I´m looking forward to diving it and, as mentioned above, I´ve heard they are going to lower the funnels to help recreational divers access the site. The panhandle of Florida would be a more attractive diving vacation destination but at more than $70 a tank (over $100 for the Oriskany) with no tanks, taxes, or gear included, these sites will be a one and done for me. Much more cost effective to spend the night in Pensacola and drive to the SE Florida area.
 
I´m looking forward to diving it and, as mentioned above, I´ve heard they are going to lower the funnels to help recreational divers access the site. The panhandle of Florida would be a more attractive diving vacation destination but at more than $70 a tank (over $100 for the Oriskany) with no tanks, taxes, or gear included, these sites will be a one and done for me. Much more cost effective to spend the night in Pensacola and drive to the SE Florida area.

It is definitely closer for many folks than South FL or the Keys. Florida is a LONG state. Even though I'm in state, I'm every bit of 9-10 hours from Destin/Pensacola. I can get to Pompano Beach in 2 hrs, Key Largo in 3 hrs and Key West in 6 hrs. When I want a "big boy wreck dive", I can hit the deeper wrecks off of Pompano, or the SG or the Vandenberg. I can't see myself driving up to the panhandle to dive the SSUS, although it does have the potential to be a very cool dive!
 
I lived in Pensacola for a few years (graduated from UWF). The only diving I did there was some of the stuff dropped in Pensacola Bay by the Naval Air Station and a little east to Vortex Spring. There really is no beach diving there and anything you see on the bottom that attracks marine life is stuff humans put there; old bridges, piers and ships. I was going to take my wife there this Spring for some practice before getting her AOW but Springtime on the Gulf is too dicy weather wise. Now in the future would I rather take a long weekend drive there for refresh dives or hit midwest quaries? Maybe.
I would like to dive the Oriskany probably a one and done as has been mentioned. But unless they find a way to sink the SSUS closer in and a bit shallower it will likely be a "one and done" too.
 
I was in Gulf Shores for an in-law family vacation 10 years ago or so. Oriskany seems more like a tech dive than anything else, so we didn't bother with visiting it just to tool around the upper bridges. Instead we visited an inshore pile of broken concrete that used to be a roadway bridge, in lime green water. Breathtaking. At that point we wrote the entire area off as a bogus dive destination and haven’t been back since.

Oh well. “Hello, Horizon? …..” 😎
 
It is definitely closer for many folks than South FL or the Keys. Florida is a LONG state. Even though I'm in state, I'm every bit of 9-10 hours from Destin/Pensacola. I can get to Pompano Beach in 2 hrs, Key Largo in 3 hrs and Key West in 6 hrs. When I want a "big boy wreck dive", I can hit the deeper wrecks off of Pompano, or the SG or the Vandenberg. I can't see myself driving up to the panhandle to dive the SSUS, although it does have the potential to be a very cool dive!

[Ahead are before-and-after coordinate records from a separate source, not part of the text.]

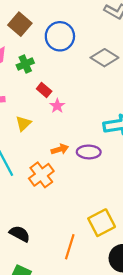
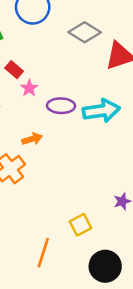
purple ellipse: (89, 152) -> (61, 106), moved
yellow square: (102, 223) -> (80, 225), size x0.7

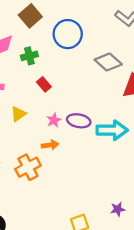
pink star: (29, 88) -> (54, 120), moved

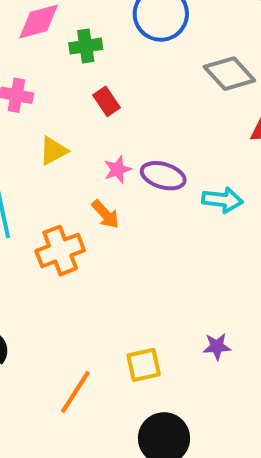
cyan arrow: (112, 130) -> (222, 200), size x0.7
orange arrow: (50, 145) -> (105, 214), turned 49

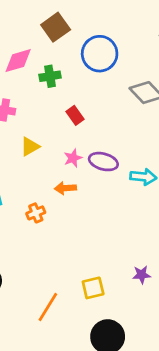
red rectangle: (107, 101) -> (75, 115), moved
orange arrow: (105, 214) -> (65, 188), turned 130
orange cross: (60, 251) -> (36, 213), size x0.6

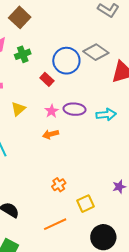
blue circle: (100, 54) -> (66, 61), moved
orange cross: (36, 213) -> (59, 185), moved
orange line: (48, 307) -> (55, 224), turned 45

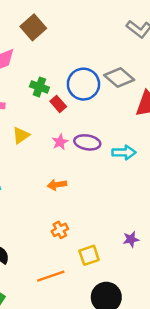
green cross: (23, 54) -> (39, 87), moved, turned 35
orange arrow: (51, 134) -> (57, 185), moved

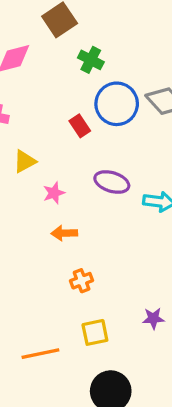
green cross: (39, 87) -> (91, 60), moved
pink star: (60, 142) -> (54, 193), moved
orange cross: (60, 230) -> (82, 281), moved

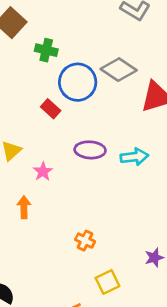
orange arrow: (64, 233) -> (24, 207), moved, turned 105
orange cross: (82, 281) -> (85, 241), turned -30

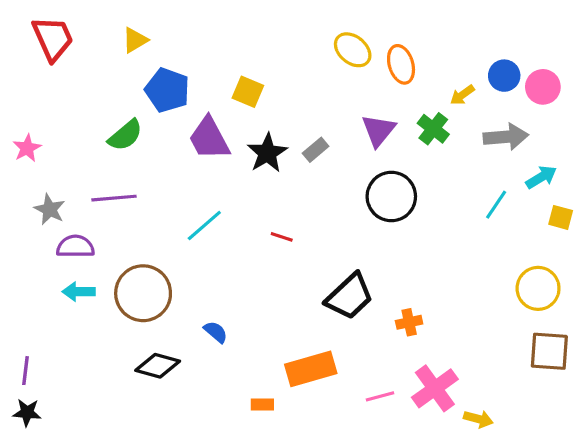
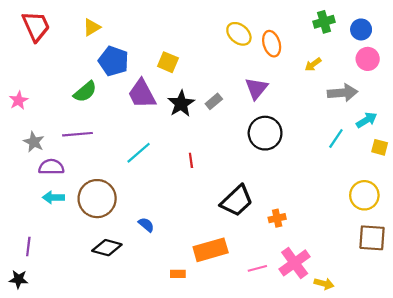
blue circle: (504, 76) -> (361, 29), moved
green cross: (433, 129) -> (324, 22), moved, turned 36
red line: (282, 237) -> (191, 160), turned 64
purple line: (25, 371) -> (28, 247), moved

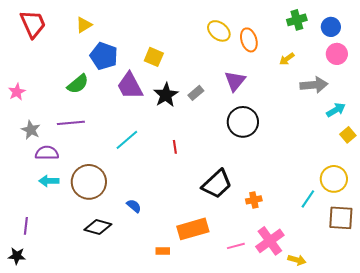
cyan line: (336, 139) -> (308, 199), moved
yellow square: (380, 147) -> (348, 135), turned 35

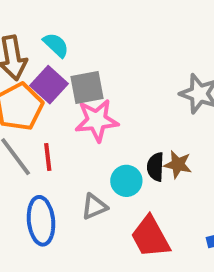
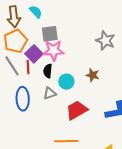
purple square: (49, 85) -> (34, 54), moved
black semicircle: (156, 167) -> (48, 71), moved
red trapezoid: (150, 237) -> (77, 110), turned 85

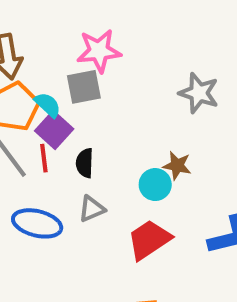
cyan semicircle: (36, 12) -> (48, 105), moved
pink star: (54, 51) -> (99, 51), moved
cyan circle: (66, 82) -> (155, 185), moved
blue ellipse: (23, 99) -> (37, 223), turned -70

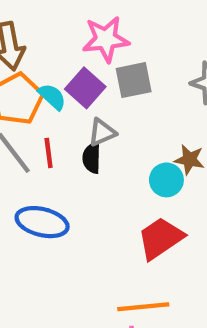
gray square: (84, 87) -> (134, 80), moved
purple square: (54, 130) -> (85, 88), moved
gray triangle: (92, 209) -> (102, 132), moved

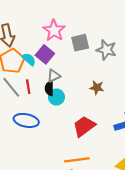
pink star: (106, 39) -> (54, 30), turned -30
gray square: (134, 80) -> (80, 43), moved
cyan circle: (166, 180) -> (56, 97), moved

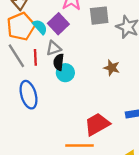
gray triangle: (54, 76) -> (54, 48), moved
blue ellipse: (26, 120) -> (28, 95), turned 55
red trapezoid: (84, 126) -> (97, 124), moved

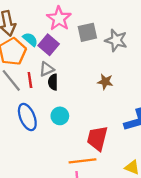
cyan semicircle: (40, 27) -> (30, 39), moved
cyan circle: (65, 73) -> (60, 116), moved
red trapezoid: (97, 124) -> (97, 138), turned -40

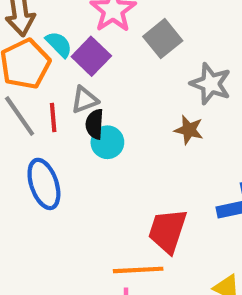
gray square: (87, 32) -> (163, 39), turned -30
gray star: (116, 40) -> (211, 84), moved
cyan circle: (60, 116) -> (107, 142), moved

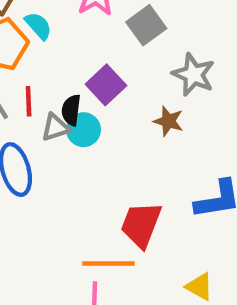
purple square: (91, 56) -> (106, 85), moved
gray triangle: (85, 100) -> (55, 127), moved

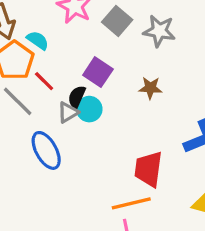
gray star: (193, 74) -> (159, 31), moved
red line: (29, 101) -> (44, 81), moved, turned -30
black semicircle: (71, 110) -> (77, 97), turned 30

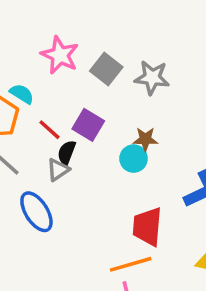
red line: (44, 81) -> (49, 130), moved
cyan circle: (89, 109) -> (134, 159), moved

You'd think in Tampa I have it made to scoot up to the Panhandle.

I planned three dives to the Oriskany with some heavyweights in the dive industry and all three times we were weathered out.

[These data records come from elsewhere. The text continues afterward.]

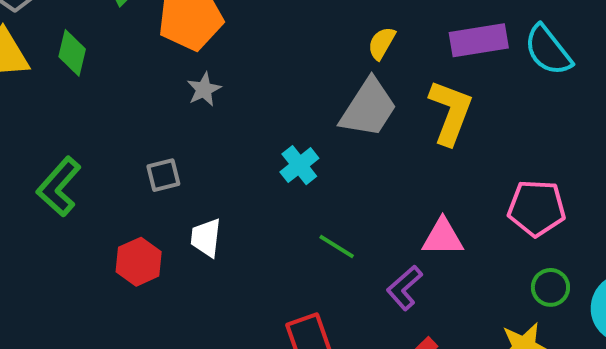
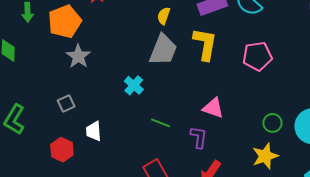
gray star: (204, 89) -> (78, 56), size x1.4
pink pentagon: (537, 208) -> (257, 56), moved
pink triangle: (443, 237) -> (213, 108), turned 30
purple L-shape: (404, 288) -> (199, 137), turned 150

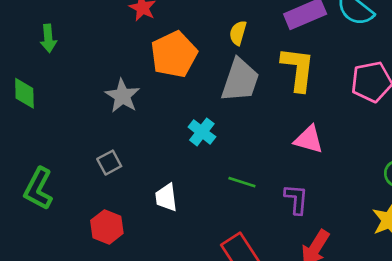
orange pentagon: (65, 22) -> (174, 54), moved
pink triangle: (213, 108) -> (309, 139), moved
white trapezoid: (94, 131) -> (166, 197), moved

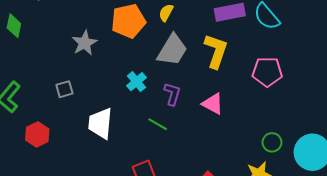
yellow semicircle: (238, 33) -> (166, 13), moved
white trapezoid: (166, 197) -> (100, 123), size x1.5
purple L-shape: (296, 199) -> (172, 94), moved
red hexagon: (107, 227) -> (37, 134), moved

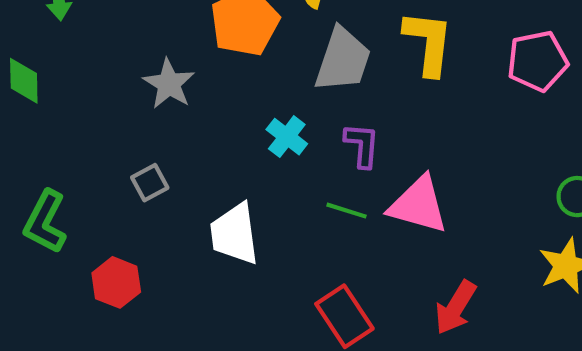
pink triangle: (213, 104) -> (418, 205), moved, size x1.4

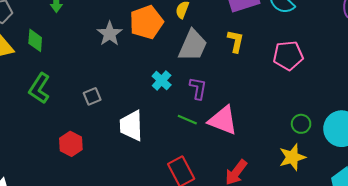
yellow L-shape: (428, 43) -> (236, 41), size x0.7
gray star: (169, 84) -> (110, 34), moved
green L-shape: (45, 222) -> (39, 88), moved

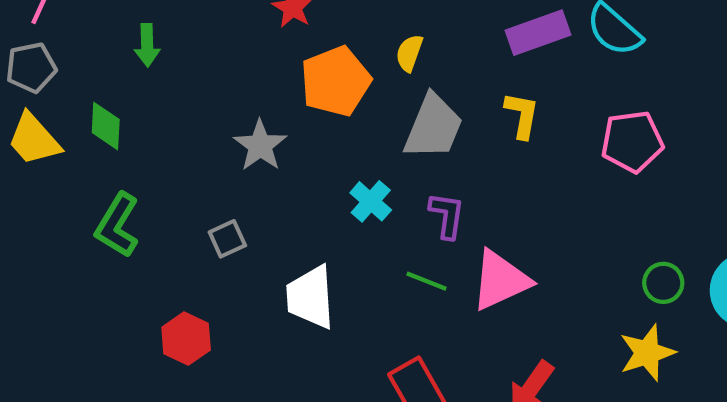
gray star: (110, 34) -> (260, 145), moved
pink triangle: (223, 120) -> (500, 280), turned -44

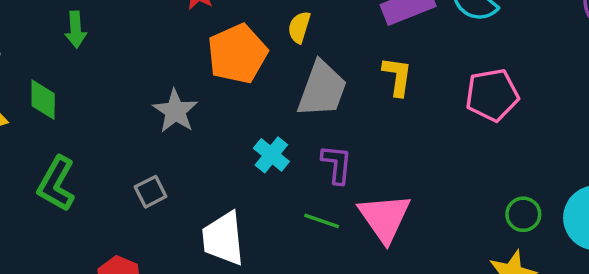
pink triangle: (500, 280) -> (385, 218), turned -38

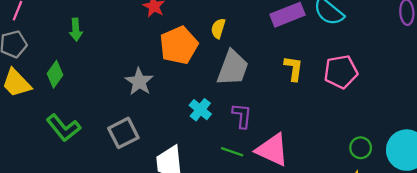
yellow L-shape: (397, 76) -> (294, 68), moved
green diamond: (43, 100) -> (55, 74), turned 35
green L-shape: (56, 184) -> (63, 128), turned -68
gray square: (151, 192) -> (123, 133), size x1.5
pink triangle: (385, 218) -> (272, 150), turned -30

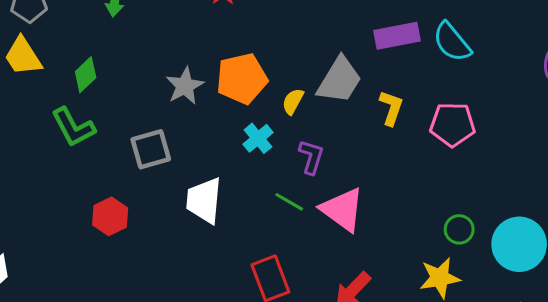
yellow semicircle: (218, 28) -> (293, 101), moved
orange pentagon: (179, 45) -> (242, 79), moved
gray trapezoid: (233, 68) -> (339, 80), moved
green diamond: (55, 74) -> (86, 75), moved

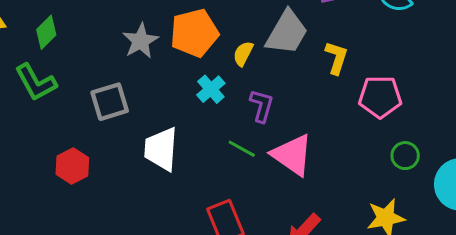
pink pentagon: (453, 124) -> (380, 97), moved
green circle: (459, 229) -> (405, 156), moved

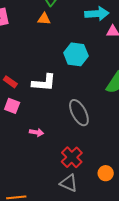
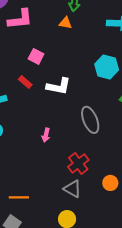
cyan hexagon: (76, 54) -> (107, 67), moved
pink square: (12, 106) -> (36, 56), moved
pink arrow: (37, 132) -> (46, 135), turned 88

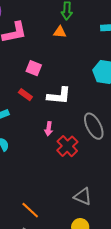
pink arrow: (46, 135) -> (49, 129), moved
red cross: (78, 163) -> (67, 146), moved
orange line: (19, 197) -> (30, 210), turned 48

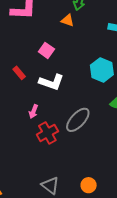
pink square: (34, 68) -> (46, 50), moved
gray ellipse: (94, 126) -> (78, 120), turned 56

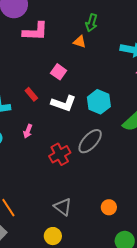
cyan hexagon: (102, 70) -> (99, 102), moved
pink arrow: (33, 111) -> (28, 131), moved
orange circle: (89, 185) -> (109, 207), moved

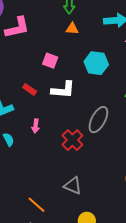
orange triangle: (80, 42) -> (72, 29), moved
cyan hexagon: (99, 102) -> (96, 63), moved
gray triangle: (63, 207) -> (73, 186), moved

I can get on the Hydro Atlantic with Trimix and knock out a first class, technical wreck dive with DPV without any drama and be back home in Tampa to grill steaks in the evening.

Pensacola and the Orsikany? Not so much.
 
All the time and money invested in this new wreck would have been better spent on sinking a few smaller wrecks that could have been placed closer to shore thus mitigating most of the problems mentioned on this thread.

Even better would be to sink them in line with the currents and create a wreck trek as was done elsewhere.

The inconvenient location in the panhandle, the long expensive boat ride and high possibility of getting canceled keeps it off my bucket list and it's fair to say my opinion is shared by countless divers.
 
I think I’m getting the point. This is nothing like the convenience of the keys and $38 a tank. I heard it’s like a 2 hr ride to get that far? I had no idea. What a bummer. A waste of a good ship, really.